In normal gilts, the expression of ERα is high during oestrus to enhance the endometrial and myometrial activities (Sukjumlong et al. 2004). The changes in the ERα expression in the endometrium may alter the uterine contraction and reduce the ability of the uterus to eliminate abnormal secretion and/or bacterial infection, which may also subsequently cause an impaired uterine function (de Ziegler et al. 2001). Srisuwatanasagul et al. (2010) found that ERα immunostaining was found mainly in the uterine stroma and the myometrium. This indicates that the uterine stromal and myometrial cells respond to the changes of the circulating sex hormones and cause an alteration in the hormone receptors. In the present study, the ERα expression was detected in all tissue layers of the endometrium, which indicates that the uterine tissues of the gilts at this age (i.e., 299 days) are ready for stimulation by ovarian steroid hormones. In Thailand, gilts normally attain puberty at about 200 days of age (Tummaruk 2012). Therefore, the expression of ERα in the uterine tissues of the gilts in the present study is not surprising, although some variation in the ERα expression was observed. Interestingly, the expression of ERα in the endometrium of gilts was positively correlated with both the average daily gain and the body weight of the gilts. This implies that, at the same age, gilts with better growth performance and body weight also had a higher ERα expression compared to those with poorer growth. Thus, selection of replacement gilts with superior growth and/or body weight might improve their reproductive function. This is in accordance with the previous study that showed that gilts with a better average daily gain and higher body weight were mated earlier and had a larger litter size than those with a poorer average daily gain and lower body weight (Roongsitthichai et al. 2013).
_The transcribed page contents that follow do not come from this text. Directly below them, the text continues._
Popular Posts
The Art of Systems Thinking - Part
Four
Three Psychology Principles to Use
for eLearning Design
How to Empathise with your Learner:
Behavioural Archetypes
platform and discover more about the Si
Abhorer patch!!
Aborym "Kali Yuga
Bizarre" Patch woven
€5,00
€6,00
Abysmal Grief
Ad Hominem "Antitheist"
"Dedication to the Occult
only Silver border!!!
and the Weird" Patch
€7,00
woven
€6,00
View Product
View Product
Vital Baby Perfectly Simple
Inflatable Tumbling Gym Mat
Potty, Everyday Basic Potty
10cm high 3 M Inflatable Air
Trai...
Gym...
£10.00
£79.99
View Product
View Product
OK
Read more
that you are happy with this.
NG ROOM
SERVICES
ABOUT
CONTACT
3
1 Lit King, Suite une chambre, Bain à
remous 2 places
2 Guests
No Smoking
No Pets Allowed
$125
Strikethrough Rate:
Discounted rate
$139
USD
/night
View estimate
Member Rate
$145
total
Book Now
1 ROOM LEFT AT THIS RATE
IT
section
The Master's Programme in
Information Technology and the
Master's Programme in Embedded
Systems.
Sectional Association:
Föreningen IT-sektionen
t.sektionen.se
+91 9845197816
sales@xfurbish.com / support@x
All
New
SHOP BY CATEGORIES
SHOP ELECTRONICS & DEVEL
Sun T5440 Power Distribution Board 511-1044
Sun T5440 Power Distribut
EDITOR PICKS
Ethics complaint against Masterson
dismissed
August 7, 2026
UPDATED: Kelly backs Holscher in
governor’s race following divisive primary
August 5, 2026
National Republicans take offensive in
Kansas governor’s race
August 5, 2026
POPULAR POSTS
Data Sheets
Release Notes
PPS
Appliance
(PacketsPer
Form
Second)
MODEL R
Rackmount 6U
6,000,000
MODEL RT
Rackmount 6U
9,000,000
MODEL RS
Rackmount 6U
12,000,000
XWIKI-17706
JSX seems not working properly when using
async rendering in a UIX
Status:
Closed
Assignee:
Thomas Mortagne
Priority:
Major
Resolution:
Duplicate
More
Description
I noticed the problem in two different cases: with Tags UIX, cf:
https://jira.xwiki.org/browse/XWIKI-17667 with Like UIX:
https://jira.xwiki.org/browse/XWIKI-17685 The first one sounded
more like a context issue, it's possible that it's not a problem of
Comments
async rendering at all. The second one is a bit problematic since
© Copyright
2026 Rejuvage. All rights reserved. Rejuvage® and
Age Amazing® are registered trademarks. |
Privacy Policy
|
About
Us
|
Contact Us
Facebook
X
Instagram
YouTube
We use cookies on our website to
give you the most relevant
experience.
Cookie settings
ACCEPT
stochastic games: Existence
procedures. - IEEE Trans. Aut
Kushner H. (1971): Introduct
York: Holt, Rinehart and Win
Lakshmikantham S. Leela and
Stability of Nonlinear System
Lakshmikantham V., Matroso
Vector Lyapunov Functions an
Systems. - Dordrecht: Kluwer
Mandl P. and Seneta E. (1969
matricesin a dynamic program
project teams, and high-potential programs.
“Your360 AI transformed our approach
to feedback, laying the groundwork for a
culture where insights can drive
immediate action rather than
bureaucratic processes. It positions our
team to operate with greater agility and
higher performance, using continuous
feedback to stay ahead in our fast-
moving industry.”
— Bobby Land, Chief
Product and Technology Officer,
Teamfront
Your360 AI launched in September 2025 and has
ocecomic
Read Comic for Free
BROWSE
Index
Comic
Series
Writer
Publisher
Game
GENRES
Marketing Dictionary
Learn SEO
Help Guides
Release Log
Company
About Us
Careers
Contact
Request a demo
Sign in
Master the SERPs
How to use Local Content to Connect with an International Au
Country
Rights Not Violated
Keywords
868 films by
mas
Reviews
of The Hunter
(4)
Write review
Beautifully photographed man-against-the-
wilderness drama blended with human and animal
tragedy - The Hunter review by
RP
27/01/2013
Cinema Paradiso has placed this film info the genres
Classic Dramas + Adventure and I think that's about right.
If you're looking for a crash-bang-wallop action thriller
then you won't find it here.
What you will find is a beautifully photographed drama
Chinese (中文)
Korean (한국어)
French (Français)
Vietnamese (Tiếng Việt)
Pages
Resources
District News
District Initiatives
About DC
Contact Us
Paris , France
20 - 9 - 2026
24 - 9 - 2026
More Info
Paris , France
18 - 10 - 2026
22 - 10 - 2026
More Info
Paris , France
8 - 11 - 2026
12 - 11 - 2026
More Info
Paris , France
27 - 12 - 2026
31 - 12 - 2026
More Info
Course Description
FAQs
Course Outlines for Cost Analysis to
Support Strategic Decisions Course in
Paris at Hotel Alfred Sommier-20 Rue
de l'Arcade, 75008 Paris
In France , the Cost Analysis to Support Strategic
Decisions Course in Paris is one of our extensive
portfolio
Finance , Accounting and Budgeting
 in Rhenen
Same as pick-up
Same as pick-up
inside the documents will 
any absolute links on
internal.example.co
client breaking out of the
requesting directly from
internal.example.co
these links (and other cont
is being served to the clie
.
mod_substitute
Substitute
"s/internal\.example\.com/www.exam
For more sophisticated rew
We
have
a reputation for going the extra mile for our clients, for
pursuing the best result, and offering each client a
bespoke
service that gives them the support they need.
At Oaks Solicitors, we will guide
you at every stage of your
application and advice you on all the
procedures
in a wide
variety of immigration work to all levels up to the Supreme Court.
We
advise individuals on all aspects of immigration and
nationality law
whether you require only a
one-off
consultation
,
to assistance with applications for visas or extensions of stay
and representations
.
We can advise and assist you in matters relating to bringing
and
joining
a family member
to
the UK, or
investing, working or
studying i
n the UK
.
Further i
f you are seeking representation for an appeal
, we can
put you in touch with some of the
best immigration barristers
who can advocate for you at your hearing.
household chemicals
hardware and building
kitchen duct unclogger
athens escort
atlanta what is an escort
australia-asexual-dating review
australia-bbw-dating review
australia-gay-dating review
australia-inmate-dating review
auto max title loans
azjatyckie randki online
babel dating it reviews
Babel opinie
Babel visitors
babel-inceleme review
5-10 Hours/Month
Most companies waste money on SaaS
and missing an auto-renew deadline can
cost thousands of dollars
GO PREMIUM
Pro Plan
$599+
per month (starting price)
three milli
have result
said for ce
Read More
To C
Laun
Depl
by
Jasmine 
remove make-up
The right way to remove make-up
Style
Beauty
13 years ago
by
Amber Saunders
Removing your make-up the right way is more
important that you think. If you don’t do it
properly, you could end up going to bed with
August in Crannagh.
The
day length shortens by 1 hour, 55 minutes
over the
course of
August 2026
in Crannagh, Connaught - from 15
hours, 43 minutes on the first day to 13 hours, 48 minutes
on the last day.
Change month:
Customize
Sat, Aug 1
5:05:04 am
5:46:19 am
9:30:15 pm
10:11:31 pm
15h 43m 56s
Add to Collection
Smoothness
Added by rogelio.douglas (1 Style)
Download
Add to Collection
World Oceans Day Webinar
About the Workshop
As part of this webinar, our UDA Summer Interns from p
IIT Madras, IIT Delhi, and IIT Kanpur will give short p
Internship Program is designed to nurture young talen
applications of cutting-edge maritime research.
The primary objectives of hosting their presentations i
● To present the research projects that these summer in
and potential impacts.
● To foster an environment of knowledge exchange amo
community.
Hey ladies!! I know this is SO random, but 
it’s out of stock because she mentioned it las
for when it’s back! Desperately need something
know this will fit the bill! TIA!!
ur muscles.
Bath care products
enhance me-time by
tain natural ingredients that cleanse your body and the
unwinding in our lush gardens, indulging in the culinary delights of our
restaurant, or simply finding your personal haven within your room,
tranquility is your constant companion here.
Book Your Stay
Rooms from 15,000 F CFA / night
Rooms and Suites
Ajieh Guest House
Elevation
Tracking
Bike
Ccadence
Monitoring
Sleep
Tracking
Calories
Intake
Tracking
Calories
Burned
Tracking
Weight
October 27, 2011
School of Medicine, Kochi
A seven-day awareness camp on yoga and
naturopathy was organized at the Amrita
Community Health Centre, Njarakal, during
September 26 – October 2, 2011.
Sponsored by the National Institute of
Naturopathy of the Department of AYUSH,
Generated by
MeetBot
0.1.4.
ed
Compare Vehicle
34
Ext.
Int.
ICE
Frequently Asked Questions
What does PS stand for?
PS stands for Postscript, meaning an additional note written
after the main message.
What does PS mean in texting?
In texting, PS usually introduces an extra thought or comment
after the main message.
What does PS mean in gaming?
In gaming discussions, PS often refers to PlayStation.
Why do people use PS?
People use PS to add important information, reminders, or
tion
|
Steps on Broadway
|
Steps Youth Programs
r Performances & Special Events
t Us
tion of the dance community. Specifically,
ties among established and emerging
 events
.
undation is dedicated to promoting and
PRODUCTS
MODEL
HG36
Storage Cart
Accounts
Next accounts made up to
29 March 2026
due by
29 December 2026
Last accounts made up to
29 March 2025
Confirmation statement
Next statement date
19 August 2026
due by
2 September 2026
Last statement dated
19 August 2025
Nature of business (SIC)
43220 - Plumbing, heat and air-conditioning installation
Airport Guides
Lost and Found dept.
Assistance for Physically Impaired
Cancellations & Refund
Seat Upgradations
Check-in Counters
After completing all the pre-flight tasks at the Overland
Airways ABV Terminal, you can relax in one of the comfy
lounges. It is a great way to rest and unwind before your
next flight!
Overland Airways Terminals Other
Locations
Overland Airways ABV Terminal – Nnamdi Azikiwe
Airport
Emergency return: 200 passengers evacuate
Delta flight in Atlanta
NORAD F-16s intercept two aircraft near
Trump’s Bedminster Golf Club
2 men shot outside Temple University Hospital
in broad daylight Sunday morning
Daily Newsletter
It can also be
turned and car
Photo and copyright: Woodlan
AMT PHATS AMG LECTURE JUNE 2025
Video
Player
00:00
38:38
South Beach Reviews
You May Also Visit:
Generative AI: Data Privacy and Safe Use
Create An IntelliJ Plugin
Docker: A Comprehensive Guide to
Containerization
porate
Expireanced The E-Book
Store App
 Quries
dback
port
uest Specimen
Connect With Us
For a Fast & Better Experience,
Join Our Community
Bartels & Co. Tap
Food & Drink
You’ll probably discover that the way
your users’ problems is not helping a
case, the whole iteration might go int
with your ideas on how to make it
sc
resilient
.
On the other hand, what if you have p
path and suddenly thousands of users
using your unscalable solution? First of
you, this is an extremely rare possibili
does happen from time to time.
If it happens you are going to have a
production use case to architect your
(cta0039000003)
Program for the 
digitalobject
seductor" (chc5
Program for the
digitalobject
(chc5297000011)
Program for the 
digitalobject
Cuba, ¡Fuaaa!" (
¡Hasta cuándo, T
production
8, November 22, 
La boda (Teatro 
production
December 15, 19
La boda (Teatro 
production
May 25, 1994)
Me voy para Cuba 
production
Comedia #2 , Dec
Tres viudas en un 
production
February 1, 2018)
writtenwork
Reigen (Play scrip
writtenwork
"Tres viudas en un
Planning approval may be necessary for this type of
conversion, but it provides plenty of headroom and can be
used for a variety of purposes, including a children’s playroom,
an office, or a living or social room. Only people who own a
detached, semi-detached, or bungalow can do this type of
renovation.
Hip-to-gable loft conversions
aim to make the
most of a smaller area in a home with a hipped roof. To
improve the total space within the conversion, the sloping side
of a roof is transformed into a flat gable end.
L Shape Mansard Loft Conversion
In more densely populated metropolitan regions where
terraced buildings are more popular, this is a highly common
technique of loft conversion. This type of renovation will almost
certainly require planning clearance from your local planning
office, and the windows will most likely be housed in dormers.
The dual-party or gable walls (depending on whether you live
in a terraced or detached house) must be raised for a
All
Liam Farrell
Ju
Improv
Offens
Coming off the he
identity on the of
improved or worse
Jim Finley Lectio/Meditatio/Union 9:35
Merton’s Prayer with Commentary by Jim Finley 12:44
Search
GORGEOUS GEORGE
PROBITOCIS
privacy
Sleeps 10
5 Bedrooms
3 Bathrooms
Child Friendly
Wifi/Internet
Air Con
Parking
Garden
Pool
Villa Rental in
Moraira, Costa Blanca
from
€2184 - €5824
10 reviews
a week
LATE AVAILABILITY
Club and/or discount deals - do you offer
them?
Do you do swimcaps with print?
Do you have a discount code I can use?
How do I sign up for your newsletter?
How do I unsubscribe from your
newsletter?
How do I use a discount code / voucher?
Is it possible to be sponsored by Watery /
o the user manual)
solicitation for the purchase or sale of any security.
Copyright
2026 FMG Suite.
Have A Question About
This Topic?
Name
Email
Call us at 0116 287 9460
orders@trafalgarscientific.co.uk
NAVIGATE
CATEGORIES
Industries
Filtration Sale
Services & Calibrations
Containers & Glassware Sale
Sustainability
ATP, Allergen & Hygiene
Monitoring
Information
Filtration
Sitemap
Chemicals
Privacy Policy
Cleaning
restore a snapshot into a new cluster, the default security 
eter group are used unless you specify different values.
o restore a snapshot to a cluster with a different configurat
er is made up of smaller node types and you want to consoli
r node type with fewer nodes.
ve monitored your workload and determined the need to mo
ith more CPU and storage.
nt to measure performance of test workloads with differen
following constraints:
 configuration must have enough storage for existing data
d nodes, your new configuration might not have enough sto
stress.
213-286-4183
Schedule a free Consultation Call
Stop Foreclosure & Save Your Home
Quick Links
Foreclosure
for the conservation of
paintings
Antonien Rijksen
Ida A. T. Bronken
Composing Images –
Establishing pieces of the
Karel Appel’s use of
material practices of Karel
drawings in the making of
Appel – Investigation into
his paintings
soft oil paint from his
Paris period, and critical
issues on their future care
Regarding the influence of reproductive status on the ERα immunostaining in the epithelia and glandular tissue layers of the endometrium, follicular-phase gilts had a higher ERα expression than prepubertal gilts. To our knowledge, the comparison of ERα immunostaining between prepubertal gilts and cyclic gilts at the same age has never been done. The high ERα immunostaining in the endometrium in follicular-phase gilts might be due to the fact that the level of ovarian steroid hormones in the follicular-phase gilts influences the expression of ERα (Srisuwatanasagul et al. 2010).

In conclusion, the ERα expression in all tissue layers of the endometrium containing PRRS virus did not differ significantly compared to the endometrium without PRRS virus. This indicates that PRRS virus infection did not alter the immunostaining of ERα in the porcine endometrium. However, reproductive status, average daily gain and body weight of the gilts significantly influenced the ERα expression in the porcine endometrium. High ERα expression was observed in follicular-phase gilts and in gilts with a high average daily gain and/or high body weight.